Ousted HP head likely to reject plea deal
Four other defendants in the spy case are also expected not to take the plea deal offered by state prosecutors.
SAN FRANCISCO (CNN) -- Ousted Hewlett-Packard Chairwoman Patricia Dunn is not expected to accept a plea deal offered to her by the California attorney general in the HP spy case, "at least until there's something more concrete from the federal government," a source with knowledge of the case told CNN.
The source, who did not want his name used because the court case is pending, also said the other four defendants in the case are not expected to take the plea deal offered by former California Attorney General Bill Lockyer (see correction), due to the ongoing federal investigation.
Lockyer, who aggressively pursued the HP spying case while serving as Calfornia's top prosecutor, moved to the office of state Treasurer early this year.

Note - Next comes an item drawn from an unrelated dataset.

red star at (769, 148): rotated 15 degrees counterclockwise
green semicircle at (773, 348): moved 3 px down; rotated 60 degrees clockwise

Serving in the attorney general's office now is Jerry Brown.
In late December, all five defendants in the case were offered a plea deal reducing their state felony charges to a misdemeanor, in exchange for their guilty pleas, according to Stephen Naritil, who represents private investigator Bryan Wagner.

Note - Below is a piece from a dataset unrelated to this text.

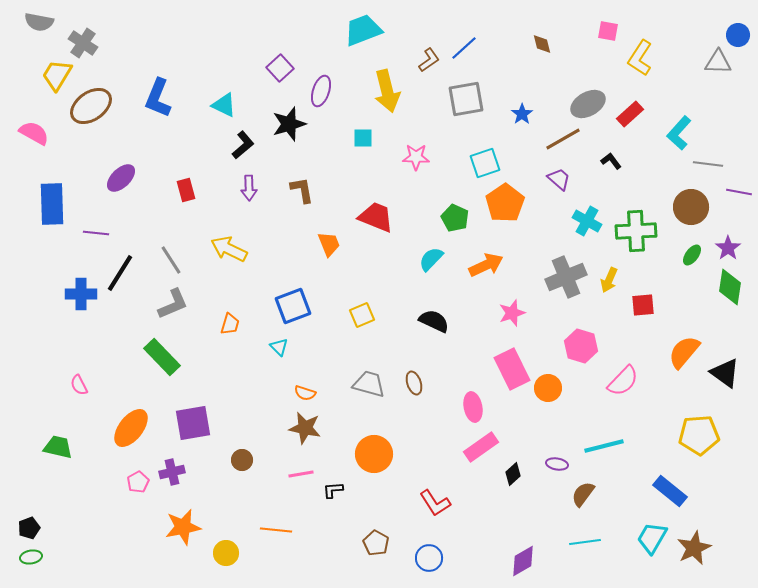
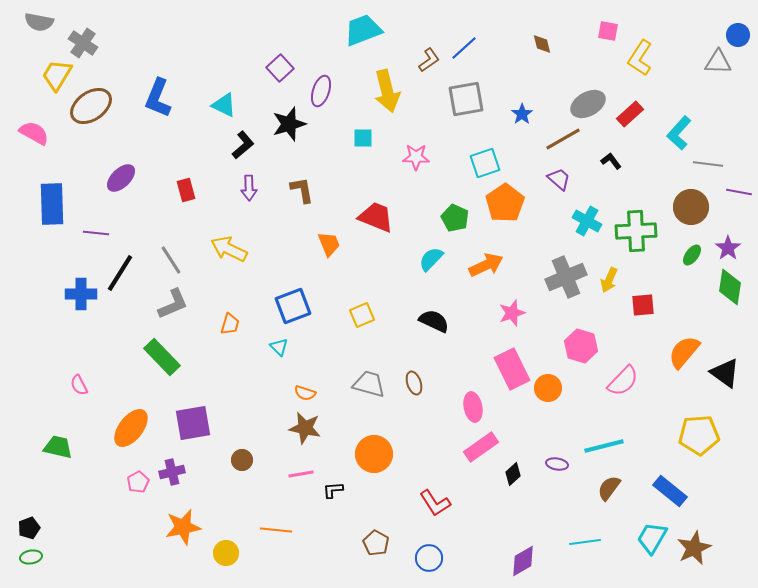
brown semicircle at (583, 494): moved 26 px right, 6 px up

All five defendants - Wagner, Dunn, former HP Ethics Officer and Senior Counsel Kevin Hunsaker, and two other men, Ronald DeLia and Matthew DePante, hired by the company to investigate the leaks to the media from within HP's board of directors - were charged with multiple felonies, including conspiracy.
Hunsaker's attorney, Michael Pancer, said his client is not "involved in any plea negotiations with the state because Kevin hasn't broken any laws and we see no need for a plea bargain."

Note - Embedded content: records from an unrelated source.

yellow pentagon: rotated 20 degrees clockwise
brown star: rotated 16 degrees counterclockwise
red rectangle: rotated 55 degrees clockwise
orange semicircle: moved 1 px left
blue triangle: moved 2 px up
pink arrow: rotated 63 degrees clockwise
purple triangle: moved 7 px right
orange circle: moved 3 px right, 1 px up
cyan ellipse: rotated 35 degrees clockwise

A spokesman for the attorney general's office refused comment on the plea negotiations.
Under the plea agreement, the judge would decide the defendants' sentence, Naritil said. A misdemeanor in California is punishable by up to two years in jail.
In November 2005, Dunn, Hunsaker, Wagner, DeLia and DePante all pleaded not guilty to the state charges in a Santa Clara courtroom.
Dunn was charged with four felony counts: Conspiracy; fraudulent use of wire, radio or television transmissions; taking, copying and using computer data; and using personal identifying information without authorization.
In the wake of the scandal, Dunn stepped down from her post. She has denied knowing that illegal tactics would be used in the investigation.
As HP chairman, Dunn initiated two separate investigations - one in 2005 and one in 2006 - into the source of a board of trustees leak to the media.
It was later alleged that the probe involved questionable practices, including pretexting - obtaining personal confidential information through false pretenses - to spy on HP directors, journalists and employees. Those allegations sparked the state and federal investigations.
Wagner pleaded guilty last week to federal charges. Naritil said he plans to file a motion on Wagner's behalf asking for the state charges against him to be dismissed, so Wagner is not accepting the deal.
Wagner was the only defendant charged by the federal government. But Kevin Ryan, U.S. attorney for the Northern District of California, said late last year his office was considering federal charges against the other four. Ryan stepped down earlier this week.
A representative from the Northern District would not comment on the federal case or any possible future charges because the investigation is ongoing.
Dunn, Hunsaker, DeLia and DePante are next expected in court on Feb. 28.
Calls to DeLia and DePante's attorneys were not returned Friday.